# Je t'embrasse très fort



## meandmyfrench

*Moderator note*: multiple threads merged to create this one

What does this mean exactly ?


----------



## edwingill

lots of love


----------



## Fred-erique

It's "je t'embrasse très fort"..... I give you a big kiss!


----------



## kariana

"je t embrasse"
= +/- lots of hugs/ kisses / love

you write it to show that you really appreciate a person that is far away....

(you usually write it down at the end of the letter)


----------



## dark_beauty_dark_love

i could be wrong, but i think that literally it is "i hug/kiss you very hard". nobody would say this in english, though, and so "lots of love/hugs/kisses" is right.


----------



## jimmyquek

je vous embrasse

is it " I kiss you " or " I embrace you " ?


----------



## maddief24

Is this appropriate for friends (even ones of the opposite sex or will it be misconstrued)???


----------



## Smerpy

In my mind it is perfectly appropriate for friends/family/lovers, although it does imply a lot of affection.


----------



## ianne

Je t'embrasse is OK for very fond friends, even of opposite sex.


----------



## Fred_C

"Je t'embrasse" (without très fort) is perfectly OK for friends, and does not imply any very strong affection. 
Note : In France, nowadays, friends of the opposite sex do kiss all the time to say hello or goodbye.
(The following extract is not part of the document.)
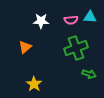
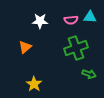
white star: moved 1 px left
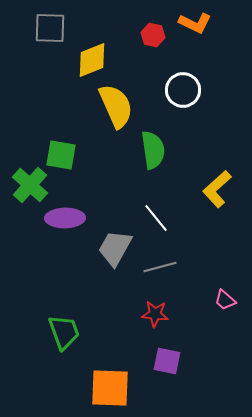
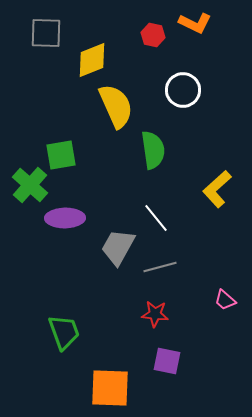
gray square: moved 4 px left, 5 px down
green square: rotated 20 degrees counterclockwise
gray trapezoid: moved 3 px right, 1 px up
So it is perfectly normal for opposite sex friends. Girls do also kiss their girl-friends, so it is perfectly normal between girls. However, boy friends mostly shake hands, so do not use this expression if you are a boy writing to a boy.

As for the expression "je t'embrasse très fort", My advice is that it should only be used between intimate girl friends, or members of a close family. (Parents, brothers, sisters.)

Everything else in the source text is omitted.